You'll find the the fruit of the Spirit listed in Galatians 5:22,23. They are sometimes called the fruits of the Spirit, as though there were individual character traits that could be separated from each other. They are called fruit because they are organically produced by the Holy Spirit who indwells all who trust the Savior. Further, like fruit, they grow slowly and ripen gradually. While the gifts of the spirit (special abilities) may be distributed among God's people differently, all who are truly the Lord's have all the fruit of the Spirit to some degree. The fruit is evidence of Christian authenticity. Further, the fruit of the Spirit provides a character sketch of Jesus Christ himself.
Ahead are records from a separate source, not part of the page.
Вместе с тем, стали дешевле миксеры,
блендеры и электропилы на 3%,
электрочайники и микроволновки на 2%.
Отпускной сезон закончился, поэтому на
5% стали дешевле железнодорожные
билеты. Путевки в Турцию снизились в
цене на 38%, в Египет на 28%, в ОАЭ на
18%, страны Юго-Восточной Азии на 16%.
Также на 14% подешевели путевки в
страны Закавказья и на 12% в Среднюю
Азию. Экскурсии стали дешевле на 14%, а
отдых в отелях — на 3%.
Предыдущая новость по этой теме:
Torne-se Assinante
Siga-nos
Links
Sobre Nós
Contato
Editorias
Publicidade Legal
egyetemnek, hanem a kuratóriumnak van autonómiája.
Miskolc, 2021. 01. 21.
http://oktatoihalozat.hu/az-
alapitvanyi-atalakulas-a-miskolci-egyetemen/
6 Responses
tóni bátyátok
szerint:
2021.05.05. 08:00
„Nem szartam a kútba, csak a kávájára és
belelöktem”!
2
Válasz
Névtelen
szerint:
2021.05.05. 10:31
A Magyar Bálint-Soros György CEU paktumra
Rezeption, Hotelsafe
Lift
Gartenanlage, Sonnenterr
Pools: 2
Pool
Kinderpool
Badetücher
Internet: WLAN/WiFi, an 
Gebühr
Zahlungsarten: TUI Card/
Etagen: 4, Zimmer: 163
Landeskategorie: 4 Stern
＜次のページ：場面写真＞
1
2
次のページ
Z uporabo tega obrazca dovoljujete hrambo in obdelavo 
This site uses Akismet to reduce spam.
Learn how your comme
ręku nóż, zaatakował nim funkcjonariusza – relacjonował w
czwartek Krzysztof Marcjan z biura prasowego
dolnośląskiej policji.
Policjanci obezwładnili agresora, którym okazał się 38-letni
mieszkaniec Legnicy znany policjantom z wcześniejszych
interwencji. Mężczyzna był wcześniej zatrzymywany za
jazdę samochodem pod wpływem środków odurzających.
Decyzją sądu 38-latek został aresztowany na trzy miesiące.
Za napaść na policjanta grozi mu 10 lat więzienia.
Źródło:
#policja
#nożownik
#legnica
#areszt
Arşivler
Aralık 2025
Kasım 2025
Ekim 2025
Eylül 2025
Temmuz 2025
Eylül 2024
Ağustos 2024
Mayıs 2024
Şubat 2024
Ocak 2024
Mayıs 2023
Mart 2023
Let's think it through together. He demonstrates love for his children in that he regularly interceded for them before God. Knowing that, in the exuberance of youth, they may have cursed God he rose early in the morning to offer sacrifices to God on their behalf. Joy may be a little harder to detect in Job, but if you realize that hope is an integral part of joy you'll find it in his confident expectation that his Redeemer lives and that one day he would meet Him. Job also experienced peace in the midst of his suffering. Though he expresses frustration that he cannot find God, Job acknowledges that God knows the way that he takes and that one day he will come out as gold, Job 23:10. A quick look at the comments made by his friends convinces the reader of Job's patience. It's not that Job was sinless. Only that he was not guilty of the accusations made against him by his friends. One can object to a particular accusation without claiming to be perfect. Job had a reputation for being "blameless and upright." That covers every dimension of the fruit of the Spirit, but particularly goodness and kindness. When his wife urged him to curse God and die we see Job's faithfulness both to her and to God. Again, while he disagreed with this friends and rebuffed their accusations, he never threatens them, revealing his gentleness and self-control.
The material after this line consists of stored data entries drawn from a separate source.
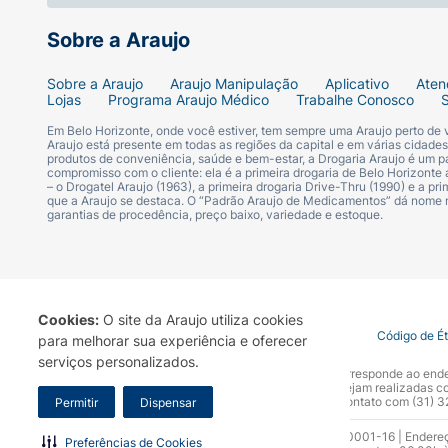
Sobre a Araujo
Sobre a Araujo
Araujo Manipulação
Aplicativo
Aten
Lojas
Programa Araujo Médico
Trabalhe Conosco
Em Belo Horizonte, onde você estiver, tem sempre uma Araujo perto de
Araujo está presente em todas as regiões da capital e em várias cidade
produtos de conveniência, saúde e bem-estar, a Drogaria Araujo é um pa
compromisso com o cliente: ela é a primeira drogaria de Belo Horizonte a
– o Drogatel Araujo (1963), a primeira drogaria Drive-Thru (1990) e a 
que a Araujo se destaca. O “Padrão Araujo de Medicamentos” dá nome
garantias de procedência, preço baixo, variedade e estoque.
Cookies:
O site da Araujo utiliza cookies
Termo de Uso
Portal da Privacidade
Covid-19
Código de É
para melhorar sua experiência e oferecer
serviços personalizados.
A Drogaria Araujo S/A informa que o seu site oficial corresponde ao e
marca. Para sua segurança recomendamos que não sejam realizadas com
Araujo S.A. Em caso de dúvidas, gentileza entrar em contato com (31)
Permitir
Dispensar
Razão Social: Drogaria Araujo S.A | CNPJ: 17.256.512.0001-16 | Endere
Preferências de Cookies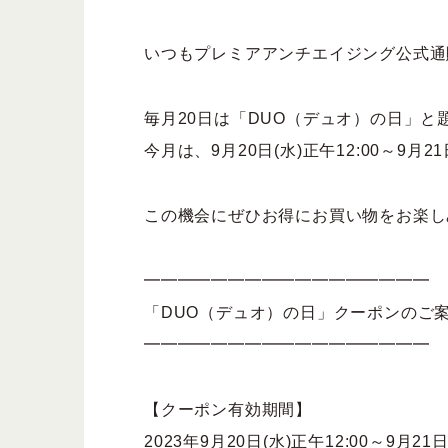
限定品
すべてのアイ
いつもプレミアアンチエイジング公式通
毎月20日は「DUO（デュオ）の日」
今月は、9月20日(水)正午12:00～9
この機会にぜひお得にお買い物をお楽し
━━━━━━━━━━━━━━━━━
「DUO（デュオ）の日」クーポンのご
━━━━━━━━━━━━━━━━━
【クーポン有効期間】
2023年9月20日(水)正午12:00～9月21日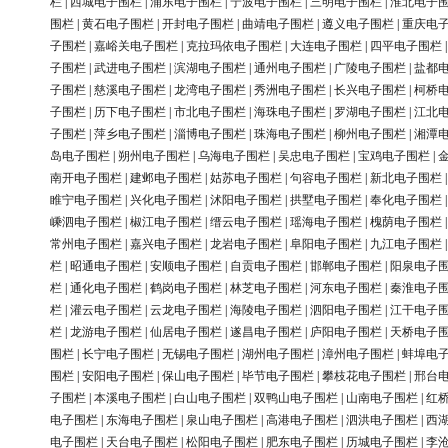
栏
|
西城电子围栏
|
浦东电子围栏
|
宁波电子围栏
|
三明电子围栏
|
淮北电子
围栏
|
黄石电子围栏
|
开封电子围栏
|
曲靖电子围栏
|
遵义电子围栏
|
重庆电
子围栏
|
嘉峪关电子围栏
|
克拉玛依电子围栏
|
大连电子围栏
|
四平电子围栏
子围栏
|
武进电子围栏
|
滨湖电子围栏
|
通州电子围栏
|
广陵电子围栏
|
盐都
子围栏
|
慈溪电子围栏
|
龙湾电子围栏
|
秀洲电子围栏
|
长兴电子围栏
|
柯桥
子围栏
|
历下电子围栏
|
市北电子围栏
|
海珠电子围栏
|
罗湖电子围栏
|
江北
子围栏
|
萍乡电子围栏
|
淄博电子围栏
|
珠海电子围栏
|
柳州电子围栏
|
湘潭
岛电子围栏
|
朔州电子围栏
|
乌海电子围栏
|
吴忠电子围栏
|
宝鸡电子围栏
|
南开电子围栏
|
建邺电子围栏
|
姑苏电子围栏
|
句容电子围栏
|
新北电子围栏
睢宁电子围栏
|
兴化电子围栏
|
沭阳电子围栏
|
拱墅电子围栏
|
奉化电子围栏
嵊泗电子围栏
|
椒江电子围栏
|
缙云电子围栏
|
瑶海电子围栏
|
槐荫电子围栏
常州电子围栏
|
嘉兴电子围栏
|
龙岩电子围栏
|
阜阳电子围栏
|
九江电子围栏
栏
|
昭通电子围栏
|
安顺电子围栏
|
自贡电子围栏
|
邯郸电子围栏
|
阳泉电子
栏
|
通化电子围栏
|
鹤岗电子围栏
|
林芝电子围栏
|
河东电子围栏
|
秦淮电子
栏
|
灌云电子围栏
|
云龙电子围栏
|
海陵电子围栏
|
泗阳电子围栏
|
江干电子
栏
|
龙游电子围栏
|
仙居电子围栏
|
遂昌电子围栏
|
庐阳电子围栏
|
天桥电子
围栏
|
长宁电子围栏
|
无锡电子围栏
|
湖州电子围栏
|
漳州电子围栏
|
蚌埠电
围栏
|
安阳电子围栏
|
保山电子围栏
|
毕节电子围栏
|
攀枝花电子围栏
|
邢台
子围栏
|
本溪电子围栏
|
白山电子围栏
|
双鸭山电子围栏
|
山南电子围栏
|
红
电子围栏
|
东海电子围栏
|
泉山电子围栏
|
高港电子围栏
|
泗洪电子围栏
|
西
电子围栏
|
天台电子围栏
|
松阳电子围栏
|
肥东电子围栏
|
历城电子围栏
|
李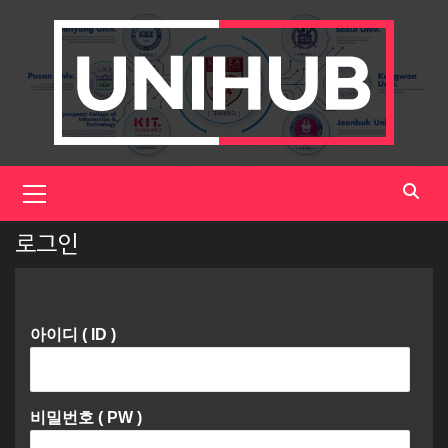
Skip
to
content
Primary
Menu
로그인
아이디 ( ID )
비밀번호 ( PW )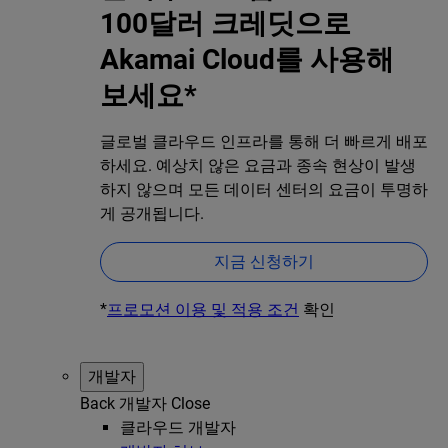
100달러 크레딧으로
Akamai Cloud를 사용해
보세요*
글로벌 클라우드 인프라를 통해 더 빠르게 배포
하세요. 예상치 않은 요금과 종속 현상이 발생
하지 않으며 모든 데이터 센터의 요금이 투명하
게 공개됩니다.
지금 신청하기
*
프로모션 이용 및 적용 조건
확인
개발자
Back
개발자
Close
클라우드 개발자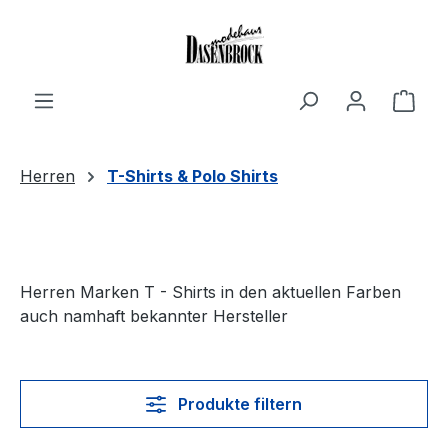
Zum Hauptinhalt springen
Ware
Herren
T-Shirts & Polo Shirts
Herren Marken T - Shirts in den aktuellen Farben
auch namhaft bekannter Hersteller
Produkte filtern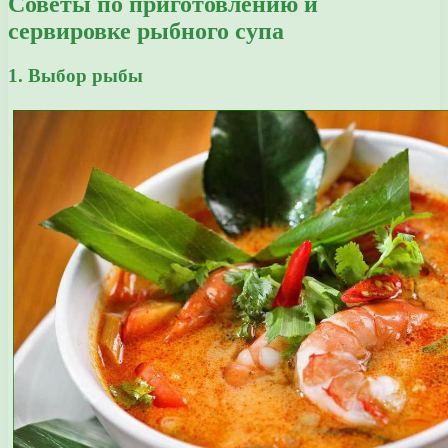
Советы по приготовлению и
сервировке рыбного супа
1. Выбор рыбы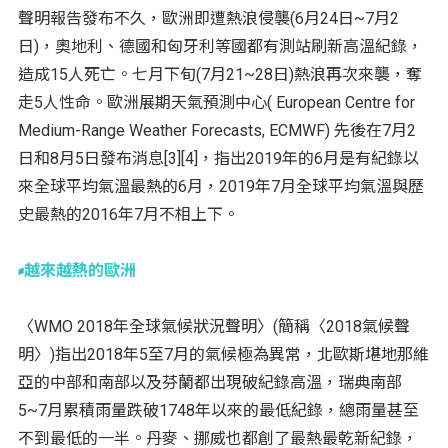
聲明報告發布不久，歐洲即遭熱浪侵襲(6月24日~7月2
日)，奧地利、德國和匈牙利等國都有測站刷新高溫紀錄，
造成15人死亡。七月下旬(7月21~28日)熱浪再次來襲，奪
走5人性命。歐洲展期天氣預測中心( European Centre for
Medium-Range Weather Forecasts, ECMWF) 先後在7月2
日和8月5日發布消息[3][4]，指出2019年的6月是有紀錄以
來全球平均氣溫最熱的6月，2019年7月全球平均氣溫與歷
史最熱的2016年7月不相上下。
越來越熱的歐洲
〈WMO 2018年全球氣候狀況聲明〉(簡稱〈2018氣候聲
明〉)指出2018年5至7月的氣候極為異常，北歐斯堪地那維
亞的中部和南部以及芬蘭都出現破紀錄高溫，瑞典南部
5~7月累積雨量跌破1748年以來的最低紀錄，總雨量甚至
不到最低的一半。丹麥、挪威也都創了最熱最乾新紀錄，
Job shows that even in the midst of overwhelming isolation, loss and distress it is possible to maintain a godly disposition. He also shows that a godly disposition does not exclude speaking quite frankly to God about our sufferings. Job recognizes that the ultimate cause of his distress is God, so he appeals to Him for redress. This is important to ponder for there are some who deny that God ever causes suffering. But if He isn't in control of all the elements that bring about our ills, it would be futile to pray to him for relief. You can't have it both ways.
Yes, it ended well
Finally God himself speaks. "Who is this that darkens counsel by words without knowledge? Dress for action like a man. I will question you, and you make it known to me." Job 38 Sixty-six question marks later, over the span of four chapters, God has hammered home the lesson, a lesson Moses learned in five words from the burning bush: "I Am Who I Am." Exodus 3:14
That it ended well doesn't take anything away from Job's virtue. After all, he didn't know at the time how it would end. God will always see to it that it ends well, we just don't know exactly how and when.
There is more!
There was another time when Satan challenged God to a duel. God forbade the enemy from taking Job's life. But this time God allowed Satan to attack his own Son, Matthew 4:1-11. Jesus resisted and as a perfect man, accepted the enemy's final blow, death. But it was only a "strike on the heel", Gen 3:15. By conquering the grave Jesus "crushed Satan's head." I Corinthians 15:54-56.
So Job points us to his and our Redeemer by his words and by his life. I'm looking forward to meeting this guy. I've already met his Lord.